Pech mieszkańca Pułtuska. Stracił 30 tysięcy złotych
Mieszkaniec powiatu pułtuskiego padł ofiarą jednego z najczęstszych oszustw, jakich podejmują się złodzieje internetowej. Mężczyzna został zmanipulowany przez przestępcę, który zainstalował na jego komputerze złośliwe oprogramowanie. W ten sposób udało mu się wykorzystać jego dane i zaciągnąć dwie pożyczki.
Ofiarą był 59-letni mieszkaniec powiatu pułtuskiego, który zgłosił się do Komendy Powiatowej Policji w Pułtusku. Mężczyzna przyznał, że skontaktował się z nim rzekomy pracownik firmy inwestycyjnej, który namówił go do wpłaty trzech tysięcy złotych i zainstalowania aplikacji do zdalnej obsługi komputera.
59-latek dał się nakłonić
Po pewnym czasie 59-latek zauważył, że posługując się jego danymi osustw zaciąnął dwie pożyczki na rachunek mieszkańca powiatu pułtuskiego. Pokrzywdzony oszacował straty na 30 tysięcy złotych, co tłumaczył swoją nieuwagą i niepotrzebnemu przekazaniu drugiej osobie swoich danych.
Pułtuscy policjanci przypomnieli, że takie sytuacje są relatywnie bardzo często. Oszuści zazwyczaj biorą sobie na celownik starsze osoby, które nie do końca są zaznajomione z technologią, dzięki czemu są oni łatwiejszym „łupem”, jeśli chodzi o kradzież danych i np. zaciąganie pożyczek.
Metoda działania oszustów
W przypadku oszustw na „zdalny pulpit” oszustwo odbywa się tak naprawdę na oczach pokrzywdzonych. Oszuści posługują się różnymi sposobami, jeśli chodzi o nakłonienie drugiej osoby do zainstalowania złośliwego oprogramowania na swoim komputerze. Zachęcają przy tym do zalogowania się na swoim koncie w banku.

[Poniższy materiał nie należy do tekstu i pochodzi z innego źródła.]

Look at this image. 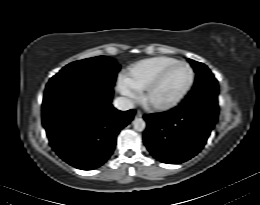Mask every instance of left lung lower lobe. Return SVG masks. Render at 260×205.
Masks as SVG:
<instances>
[{"mask_svg":"<svg viewBox=\"0 0 260 205\" xmlns=\"http://www.w3.org/2000/svg\"><path fill=\"white\" fill-rule=\"evenodd\" d=\"M144 143L159 161L179 164L195 156L205 145L217 118L218 108L207 103L183 102L163 113L144 115Z\"/></svg>","mask_w":260,"mask_h":205,"instance_id":"obj_1","label":"left lung lower lobe"}]
</instances>
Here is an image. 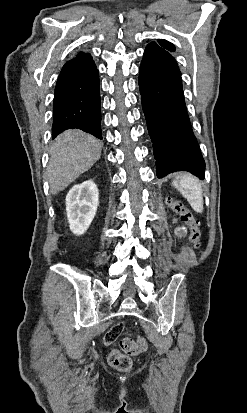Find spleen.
Returning a JSON list of instances; mask_svg holds the SVG:
<instances>
[{
	"mask_svg": "<svg viewBox=\"0 0 247 413\" xmlns=\"http://www.w3.org/2000/svg\"><path fill=\"white\" fill-rule=\"evenodd\" d=\"M175 188H178L184 198H187L190 202L192 209L196 213H202L203 211V196H202V184L196 176L188 174V172H181L176 176L173 182Z\"/></svg>",
	"mask_w": 247,
	"mask_h": 413,
	"instance_id": "3e777b00",
	"label": "spleen"
}]
</instances>
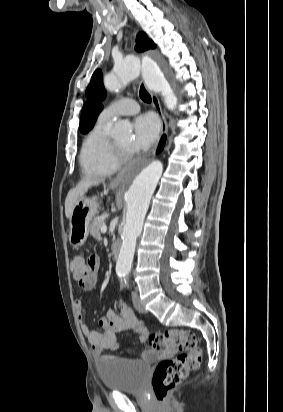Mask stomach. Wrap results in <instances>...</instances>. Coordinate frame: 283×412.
<instances>
[{
    "label": "stomach",
    "instance_id": "stomach-1",
    "mask_svg": "<svg viewBox=\"0 0 283 412\" xmlns=\"http://www.w3.org/2000/svg\"><path fill=\"white\" fill-rule=\"evenodd\" d=\"M98 213V202L95 198H81L75 204L70 217L69 242L74 247L82 246L89 235L90 223Z\"/></svg>",
    "mask_w": 283,
    "mask_h": 412
}]
</instances>
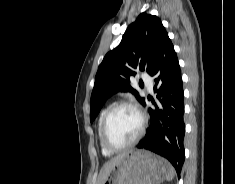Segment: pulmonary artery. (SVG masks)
Here are the masks:
<instances>
[{
	"mask_svg": "<svg viewBox=\"0 0 235 184\" xmlns=\"http://www.w3.org/2000/svg\"><path fill=\"white\" fill-rule=\"evenodd\" d=\"M144 80H145V83H146L147 87H148L149 89H151V88H152V85H153L152 78H151L150 76H148V75H145V76H144Z\"/></svg>",
	"mask_w": 235,
	"mask_h": 184,
	"instance_id": "1",
	"label": "pulmonary artery"
}]
</instances>
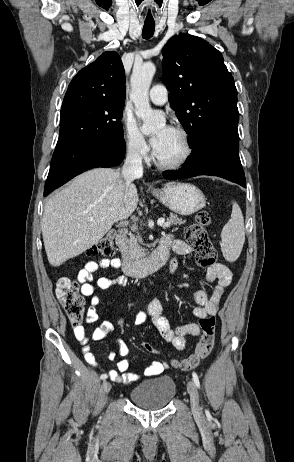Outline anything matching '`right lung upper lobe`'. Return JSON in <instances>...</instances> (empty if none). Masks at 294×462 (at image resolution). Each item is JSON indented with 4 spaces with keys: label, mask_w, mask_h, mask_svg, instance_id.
Here are the masks:
<instances>
[{
    "label": "right lung upper lobe",
    "mask_w": 294,
    "mask_h": 462,
    "mask_svg": "<svg viewBox=\"0 0 294 462\" xmlns=\"http://www.w3.org/2000/svg\"><path fill=\"white\" fill-rule=\"evenodd\" d=\"M125 73L115 51L104 52L70 82L64 102L76 99L125 100Z\"/></svg>",
    "instance_id": "obj_1"
}]
</instances>
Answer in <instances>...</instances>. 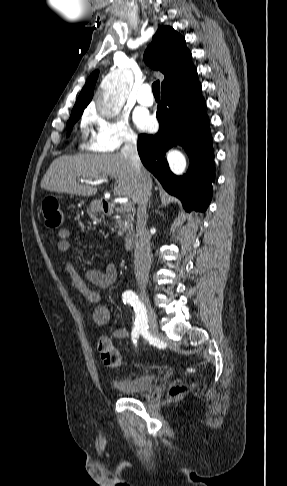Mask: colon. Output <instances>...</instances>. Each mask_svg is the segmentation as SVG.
<instances>
[{
	"mask_svg": "<svg viewBox=\"0 0 287 486\" xmlns=\"http://www.w3.org/2000/svg\"><path fill=\"white\" fill-rule=\"evenodd\" d=\"M44 222L49 228H58L63 221V213L59 201L53 196H46L42 201ZM97 348L102 362L110 368L121 365L122 359L118 349L108 336H101L97 341ZM185 391L184 386H175L171 389V396L178 397Z\"/></svg>",
	"mask_w": 287,
	"mask_h": 486,
	"instance_id": "5ec220e1",
	"label": "colon"
}]
</instances>
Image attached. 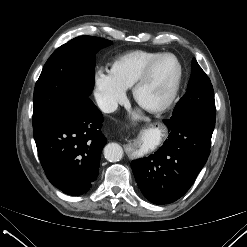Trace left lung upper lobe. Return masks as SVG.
<instances>
[{"label": "left lung upper lobe", "instance_id": "5c2ea615", "mask_svg": "<svg viewBox=\"0 0 247 247\" xmlns=\"http://www.w3.org/2000/svg\"><path fill=\"white\" fill-rule=\"evenodd\" d=\"M192 109L216 115L214 91L210 79L193 58L187 92L176 104L172 117Z\"/></svg>", "mask_w": 247, "mask_h": 247}]
</instances>
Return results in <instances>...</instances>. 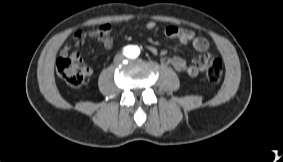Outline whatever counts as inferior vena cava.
Instances as JSON below:
<instances>
[{
    "label": "inferior vena cava",
    "instance_id": "obj_1",
    "mask_svg": "<svg viewBox=\"0 0 283 162\" xmlns=\"http://www.w3.org/2000/svg\"><path fill=\"white\" fill-rule=\"evenodd\" d=\"M125 60V56L123 54H117L115 57H114V63L115 64H119L121 62H123Z\"/></svg>",
    "mask_w": 283,
    "mask_h": 162
}]
</instances>
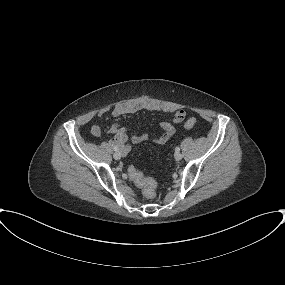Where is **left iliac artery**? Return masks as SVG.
<instances>
[{"label": "left iliac artery", "instance_id": "44dca946", "mask_svg": "<svg viewBox=\"0 0 285 285\" xmlns=\"http://www.w3.org/2000/svg\"><path fill=\"white\" fill-rule=\"evenodd\" d=\"M175 151H176V152H179V151H180V148H179V147H176V148H175Z\"/></svg>", "mask_w": 285, "mask_h": 285}]
</instances>
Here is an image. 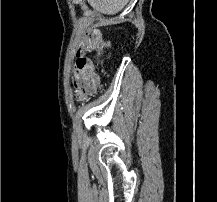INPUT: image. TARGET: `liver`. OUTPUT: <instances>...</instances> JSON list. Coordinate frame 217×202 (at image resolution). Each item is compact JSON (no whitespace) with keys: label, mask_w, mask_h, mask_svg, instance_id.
I'll list each match as a JSON object with an SVG mask.
<instances>
[{"label":"liver","mask_w":217,"mask_h":202,"mask_svg":"<svg viewBox=\"0 0 217 202\" xmlns=\"http://www.w3.org/2000/svg\"><path fill=\"white\" fill-rule=\"evenodd\" d=\"M93 10L101 14H117L127 6L129 0H87Z\"/></svg>","instance_id":"1"}]
</instances>
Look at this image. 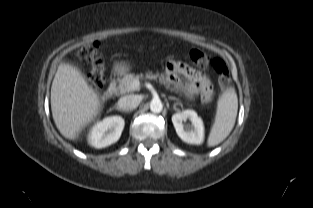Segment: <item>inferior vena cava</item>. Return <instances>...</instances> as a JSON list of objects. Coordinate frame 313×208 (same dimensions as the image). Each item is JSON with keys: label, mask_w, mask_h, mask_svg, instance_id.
I'll use <instances>...</instances> for the list:
<instances>
[{"label": "inferior vena cava", "mask_w": 313, "mask_h": 208, "mask_svg": "<svg viewBox=\"0 0 313 208\" xmlns=\"http://www.w3.org/2000/svg\"><path fill=\"white\" fill-rule=\"evenodd\" d=\"M140 104V98L137 95H126L119 99L118 107L130 111L135 109Z\"/></svg>", "instance_id": "inferior-vena-cava-1"}]
</instances>
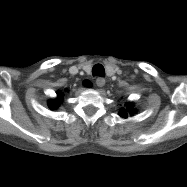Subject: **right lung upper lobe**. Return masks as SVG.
<instances>
[{
	"instance_id": "cb5924a9",
	"label": "right lung upper lobe",
	"mask_w": 187,
	"mask_h": 187,
	"mask_svg": "<svg viewBox=\"0 0 187 187\" xmlns=\"http://www.w3.org/2000/svg\"><path fill=\"white\" fill-rule=\"evenodd\" d=\"M58 97H59V98L57 99V101H49V107H50L52 110L57 109L58 103H59L60 100L62 99V97H61L60 94L58 95Z\"/></svg>"
}]
</instances>
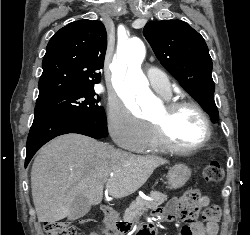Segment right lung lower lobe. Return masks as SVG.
Masks as SVG:
<instances>
[{
	"mask_svg": "<svg viewBox=\"0 0 250 235\" xmlns=\"http://www.w3.org/2000/svg\"><path fill=\"white\" fill-rule=\"evenodd\" d=\"M68 133H78L101 139L108 135V130L107 124L75 115L47 112L35 114L27 138L25 167L45 143Z\"/></svg>",
	"mask_w": 250,
	"mask_h": 235,
	"instance_id": "obj_1",
	"label": "right lung lower lobe"
}]
</instances>
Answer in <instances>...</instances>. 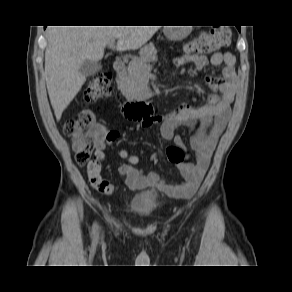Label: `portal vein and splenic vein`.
Returning a JSON list of instances; mask_svg holds the SVG:
<instances>
[{
    "mask_svg": "<svg viewBox=\"0 0 292 292\" xmlns=\"http://www.w3.org/2000/svg\"><path fill=\"white\" fill-rule=\"evenodd\" d=\"M113 46H114V42H110V43H109V47L112 48ZM151 68H152V66H146V67L144 68V70L147 71V70H150Z\"/></svg>",
    "mask_w": 292,
    "mask_h": 292,
    "instance_id": "obj_1",
    "label": "portal vein and splenic vein"
}]
</instances>
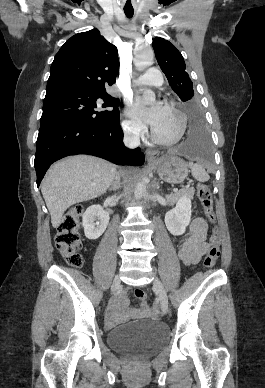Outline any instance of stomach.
Here are the masks:
<instances>
[{
  "mask_svg": "<svg viewBox=\"0 0 265 388\" xmlns=\"http://www.w3.org/2000/svg\"><path fill=\"white\" fill-rule=\"evenodd\" d=\"M159 177L172 184H178L188 176V166L179 157L168 154L151 161Z\"/></svg>",
  "mask_w": 265,
  "mask_h": 388,
  "instance_id": "obj_1",
  "label": "stomach"
}]
</instances>
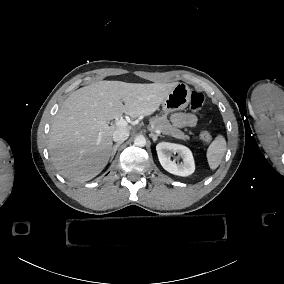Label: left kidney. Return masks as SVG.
<instances>
[{"label":"left kidney","mask_w":284,"mask_h":284,"mask_svg":"<svg viewBox=\"0 0 284 284\" xmlns=\"http://www.w3.org/2000/svg\"><path fill=\"white\" fill-rule=\"evenodd\" d=\"M159 161L162 167L175 175L188 176L194 172V161L191 151L182 145L161 142L156 146ZM173 153H178L182 159L180 164L170 160Z\"/></svg>","instance_id":"5707ae66"}]
</instances>
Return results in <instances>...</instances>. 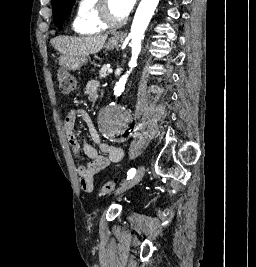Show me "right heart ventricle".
<instances>
[{
    "instance_id": "1",
    "label": "right heart ventricle",
    "mask_w": 256,
    "mask_h": 267,
    "mask_svg": "<svg viewBox=\"0 0 256 267\" xmlns=\"http://www.w3.org/2000/svg\"><path fill=\"white\" fill-rule=\"evenodd\" d=\"M84 5L78 19L73 24V30L80 36H102L104 29L98 23L97 14L100 0H82Z\"/></svg>"
}]
</instances>
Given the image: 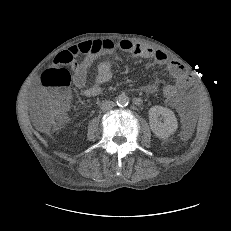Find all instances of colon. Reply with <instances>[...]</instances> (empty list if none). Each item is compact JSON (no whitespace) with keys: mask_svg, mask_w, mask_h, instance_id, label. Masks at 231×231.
Masks as SVG:
<instances>
[{"mask_svg":"<svg viewBox=\"0 0 231 231\" xmlns=\"http://www.w3.org/2000/svg\"><path fill=\"white\" fill-rule=\"evenodd\" d=\"M62 54L55 59V64H61ZM45 88V97L48 103L44 110V118L49 126H58L64 121L65 111L70 103L71 75L64 68H52L46 70L41 77ZM162 91L169 100L178 96V87L171 81H166L162 85Z\"/></svg>","mask_w":231,"mask_h":231,"instance_id":"5ec220e1","label":"colon"}]
</instances>
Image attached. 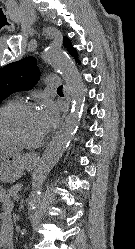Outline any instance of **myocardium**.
<instances>
[{
  "label": "myocardium",
  "mask_w": 135,
  "mask_h": 249,
  "mask_svg": "<svg viewBox=\"0 0 135 249\" xmlns=\"http://www.w3.org/2000/svg\"><path fill=\"white\" fill-rule=\"evenodd\" d=\"M33 109H35L34 103L23 102V101H15L3 107L0 110V137L12 144H16L27 148H34L42 144L44 140V135L36 141L29 142L18 138L16 135H14L11 132L6 131L2 125L3 118L10 112L18 110H33Z\"/></svg>",
  "instance_id": "f54148a6"
}]
</instances>
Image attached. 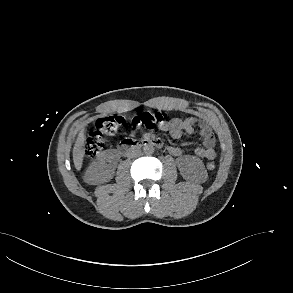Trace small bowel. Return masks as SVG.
Wrapping results in <instances>:
<instances>
[{"label":"small bowel","mask_w":293,"mask_h":293,"mask_svg":"<svg viewBox=\"0 0 293 293\" xmlns=\"http://www.w3.org/2000/svg\"><path fill=\"white\" fill-rule=\"evenodd\" d=\"M196 124H200V136L202 138L203 145L196 147L194 154L197 157L212 160L216 155L215 137L210 126L202 121V119L197 117H173L167 120L159 128L162 131L168 132L172 138L178 139L185 134H193L194 125ZM167 150L171 155L176 157L183 155V151L175 146H168Z\"/></svg>","instance_id":"c3829d8e"}]
</instances>
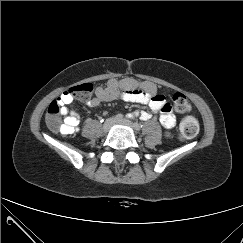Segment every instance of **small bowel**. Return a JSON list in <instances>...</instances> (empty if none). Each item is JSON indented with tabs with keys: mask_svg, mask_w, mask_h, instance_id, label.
I'll list each match as a JSON object with an SVG mask.
<instances>
[{
	"mask_svg": "<svg viewBox=\"0 0 243 243\" xmlns=\"http://www.w3.org/2000/svg\"><path fill=\"white\" fill-rule=\"evenodd\" d=\"M121 99L125 102L148 105L149 111H134L130 117H139L147 121L153 113H160V123L166 129H171L176 124L175 115L168 108L165 95L158 92L157 86L148 81H137L133 78H111L105 86L98 87L95 96L87 101L90 107H97L102 102ZM57 100L61 104L60 114L63 116V123L60 132L64 135H72L79 130V116L68 108L74 100L69 92L62 93Z\"/></svg>",
	"mask_w": 243,
	"mask_h": 243,
	"instance_id": "1",
	"label": "small bowel"
}]
</instances>
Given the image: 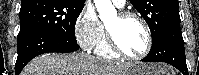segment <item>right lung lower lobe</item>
Listing matches in <instances>:
<instances>
[{
	"label": "right lung lower lobe",
	"instance_id": "98d812e1",
	"mask_svg": "<svg viewBox=\"0 0 199 75\" xmlns=\"http://www.w3.org/2000/svg\"><path fill=\"white\" fill-rule=\"evenodd\" d=\"M18 57L15 75H19L24 66L34 57L49 53H69L79 49L77 42H71L39 29L28 30L17 36Z\"/></svg>",
	"mask_w": 199,
	"mask_h": 75
}]
</instances>
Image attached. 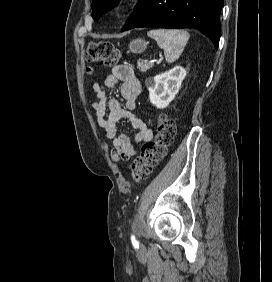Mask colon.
<instances>
[{"instance_id": "obj_1", "label": "colon", "mask_w": 272, "mask_h": 282, "mask_svg": "<svg viewBox=\"0 0 272 282\" xmlns=\"http://www.w3.org/2000/svg\"><path fill=\"white\" fill-rule=\"evenodd\" d=\"M120 51L111 43L95 42L89 44L86 61L105 66H116ZM175 137V124L165 116L160 117L157 134L153 141L146 143L141 154L130 165V177L134 181L146 179L154 168L164 159Z\"/></svg>"}]
</instances>
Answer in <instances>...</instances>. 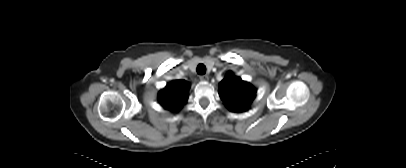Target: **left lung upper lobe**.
<instances>
[{
    "instance_id": "5c2ea615",
    "label": "left lung upper lobe",
    "mask_w": 406,
    "mask_h": 168,
    "mask_svg": "<svg viewBox=\"0 0 406 168\" xmlns=\"http://www.w3.org/2000/svg\"><path fill=\"white\" fill-rule=\"evenodd\" d=\"M219 95L227 108L233 112H242L248 109L256 96V89L248 82L228 72L220 82Z\"/></svg>"
}]
</instances>
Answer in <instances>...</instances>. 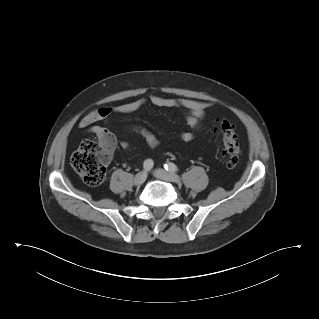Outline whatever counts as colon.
<instances>
[{"label":"colon","instance_id":"5ec220e1","mask_svg":"<svg viewBox=\"0 0 319 319\" xmlns=\"http://www.w3.org/2000/svg\"><path fill=\"white\" fill-rule=\"evenodd\" d=\"M217 131L221 136V156L227 167L234 168L241 152L234 127L228 121H220ZM114 145V139L110 135L98 140L87 139L72 155L71 166L86 184L98 186L103 182Z\"/></svg>","mask_w":319,"mask_h":319}]
</instances>
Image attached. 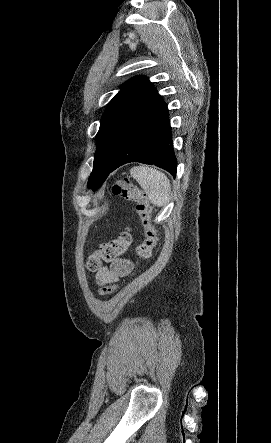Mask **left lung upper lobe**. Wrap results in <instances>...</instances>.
<instances>
[{
  "label": "left lung upper lobe",
  "instance_id": "left-lung-upper-lobe-1",
  "mask_svg": "<svg viewBox=\"0 0 271 443\" xmlns=\"http://www.w3.org/2000/svg\"><path fill=\"white\" fill-rule=\"evenodd\" d=\"M153 84L145 76L134 77L121 86L101 118L97 148L88 188L96 190L106 180L125 130L147 98Z\"/></svg>",
  "mask_w": 271,
  "mask_h": 443
}]
</instances>
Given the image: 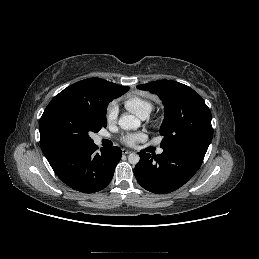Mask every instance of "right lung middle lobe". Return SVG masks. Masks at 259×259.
Instances as JSON below:
<instances>
[{"label":"right lung middle lobe","mask_w":259,"mask_h":259,"mask_svg":"<svg viewBox=\"0 0 259 259\" xmlns=\"http://www.w3.org/2000/svg\"><path fill=\"white\" fill-rule=\"evenodd\" d=\"M50 105V106H49ZM107 125L106 112L98 113L94 109L78 102L60 97L48 104L43 121L39 124L42 151L53 152L69 146L93 144L89 136Z\"/></svg>","instance_id":"obj_1"}]
</instances>
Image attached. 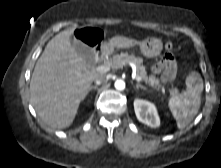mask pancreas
<instances>
[{
  "instance_id": "obj_1",
  "label": "pancreas",
  "mask_w": 221,
  "mask_h": 168,
  "mask_svg": "<svg viewBox=\"0 0 221 168\" xmlns=\"http://www.w3.org/2000/svg\"><path fill=\"white\" fill-rule=\"evenodd\" d=\"M127 63H133L136 66V75L141 78L146 84L154 87L157 91H162L165 93V89L160 85L159 80L153 76H147V72L145 66L143 65V61L140 58H136L134 55H129L127 53H122L120 55L113 56V59L110 61L111 66L113 67H122ZM177 91H172L171 95H175Z\"/></svg>"
}]
</instances>
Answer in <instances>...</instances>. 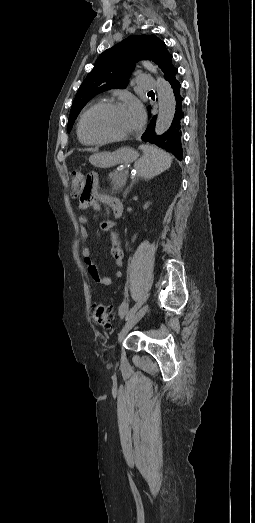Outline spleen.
<instances>
[{
	"instance_id": "spleen-1",
	"label": "spleen",
	"mask_w": 255,
	"mask_h": 523,
	"mask_svg": "<svg viewBox=\"0 0 255 523\" xmlns=\"http://www.w3.org/2000/svg\"><path fill=\"white\" fill-rule=\"evenodd\" d=\"M140 150H142L143 156L135 162L134 168L141 178L151 180L170 168L172 158L164 150H160L156 146H140Z\"/></svg>"
}]
</instances>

Najczęściej w takich sytuacjach złodzieje nakłaniają drugą osobę do skorzystania z pewnej usługi, która pozwoli im szybko pomnożyć gotówkę. Gdy zainteresowany nagle zaczyna dostrzegać problemy techniczne, fałszywy „konsultant” stara się jej pomóc przez zdalny pulpit. W taki sposób czyści konto bankowe lub zaciąga pożyczki.